Out-Law Analysis | 07 Dec 2022 | 11:21 am | 3 min. read
The possibility of US-style class actions hitting the UK pensions scene has long been talked about, but this phenomenon has yet to materialise.
Legal, market and social developments may yet change that. In the US, there is now a long line of successful class actions claiming breach of employer fiduciary duties in relation to so-called 401k plans. A 401k plan is broadly analogous to a workplace defined contribution scheme in the UK.
Employers have various fiduciary duties in relation to 401k plans that boil down to a handful of unsurprising and familiar principles: for example, a duty to exercise prudence in selecting investments; a continuing duty to monitor and remove imprudent trust investments; and a general requirement for care, skill, prudence and diligence.

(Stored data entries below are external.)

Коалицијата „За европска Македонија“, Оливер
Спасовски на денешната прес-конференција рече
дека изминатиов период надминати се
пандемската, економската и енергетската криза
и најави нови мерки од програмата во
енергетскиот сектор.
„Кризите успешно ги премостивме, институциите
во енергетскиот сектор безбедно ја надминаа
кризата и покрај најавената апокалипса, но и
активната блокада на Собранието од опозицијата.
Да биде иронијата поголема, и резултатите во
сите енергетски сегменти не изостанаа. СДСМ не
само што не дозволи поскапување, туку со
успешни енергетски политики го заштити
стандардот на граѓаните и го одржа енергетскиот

In short, in the US, looking after other people’s money is, as here, something that must be taken very seriously. Claims have arisen from a variety of alleged breach of these fiduciary duties such as failure to monitor administration costs; poor recording keeping; delivery of sub-optimal investment; and permitting excessive member-borne fees. Most commonly, successful claims relate to alleged unduly expensive investment choices. This essentially comes down to the concept of value.

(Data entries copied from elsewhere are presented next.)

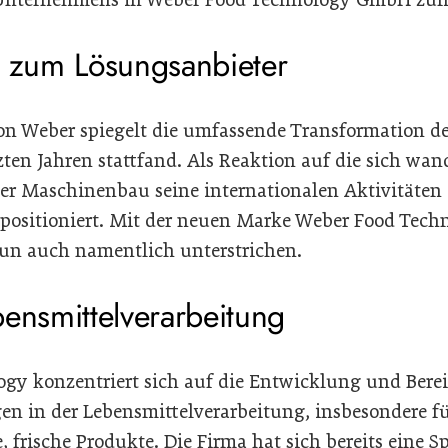
n zum Lösungsanbieter
von Weber spiegelt die umfassende Transformation 
tzten Jahren stattfand. Als Reaktion auf die sich wa
r Maschinenbau seine internationalen Aktivitäten
 positioniert. Mit der neuen Marke Weber Food Tec
un auch namentlich unterstrichen.
bensmittelverarbeitung
gy konzentriert sich auf die Entwicklung und Berei
n in der Lebensmittelverarbeitung, insbesondere f
, frische Produkte. Die Firma hat sich bereits eine S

UK workplace pensions may well be different, but not so different as to rule out claims on similar grounds as have arisen in the US. Auto-enrolment and market consolidation are together creating DC workplace schemes of the scale of 401k plans under fire in the US. Before too long we will hit a point of no return where DC savings are the primary source of income in retirement.
From a member perspective, this is very different to the guaranteed, of sorts, pensions paid from DB schemes. Pensions are already highly litigious in the UK, and claims management companies are now looking at DC workplace pensions.
One important difference between US and UK disputes is the wider procedural landscape. It has traditionally been much easier to run a class action in the US where claims are almost always initiated on an opt-out basis, as opposed to an opt-in basis. This means that all prospective class members are treated as being part of the claim unless and until they opt out or leave. The opt-out rate for consumer class actions is very small though — usually less than 2 per cent of the class.
We do not have the same regime in this country save for competition claims. In the pensions arena therefore, claimants would need to opt in for a mass claim to take off. This means that it is harder to get off the ground, but there are possibilities. One possibility is through use of a formal procedure called a group litigation order, where claims have common or related issues of fact or law. Each claimant files a separate claim but decisions are generally binding on every claimant in the group. This procedure is not used very frequently, and it is unattractive for individual litigants given the need to pay an upfront court fee.
Courts may also adopt an approach of case-managing multiple cases together without making a formal group litigation order, but this has the same disadvantage for claimants of having to bring — and pay court fees for — individual claims. Alternatively, in some circumstances multiple joint claims can be pursued where parties instruct the same lawyers and issue one claim encompassing all of their claims. However, a recent judgment in a case where there was an attempt to join 3,500 individuals into one claim has cast doubt on how readily the court will accept multiple claims being dealt with together as a single claim.
Finally, pension members sometimes collaborate when pursuing similar complaints through the Pensions Ombudsman. There are examples of this where members have been victims of large-scale pension scams. These are existing possibilities — although, controversially, the UK claimant community is pushing for relaxation of the procedural rules, so we might see others open up in future.
Pensions Ombudsman complaints do not have to involve lawyers, so need not, in theory, require any funding as such. However, properly coordinated class actions (or pseudo class actions) are likely to be expensive. In this respect, the current legal regime in the UK makes it challenging for individual members of pension schemes to get class actions up and running. Inevitably, a court claim is going to need funding, and it needs someone to coordinate it. This is where claims management companies may step in if they sniff a decent return on their investment.
A case pursued this year by two individuals against the Universities Superannuation Scheme has shown the scope for crowdfunding, particularly in relation to issues that members feel strongly about, such as, say, climate risk and investments. The UK market therefore faces a combination of passionate members, enabled by social media and experiencing a cost-of-living crisis, and law firms or claims management companies on the prowl for work. This might just be enough to prompt US style class actions over this side of the pond.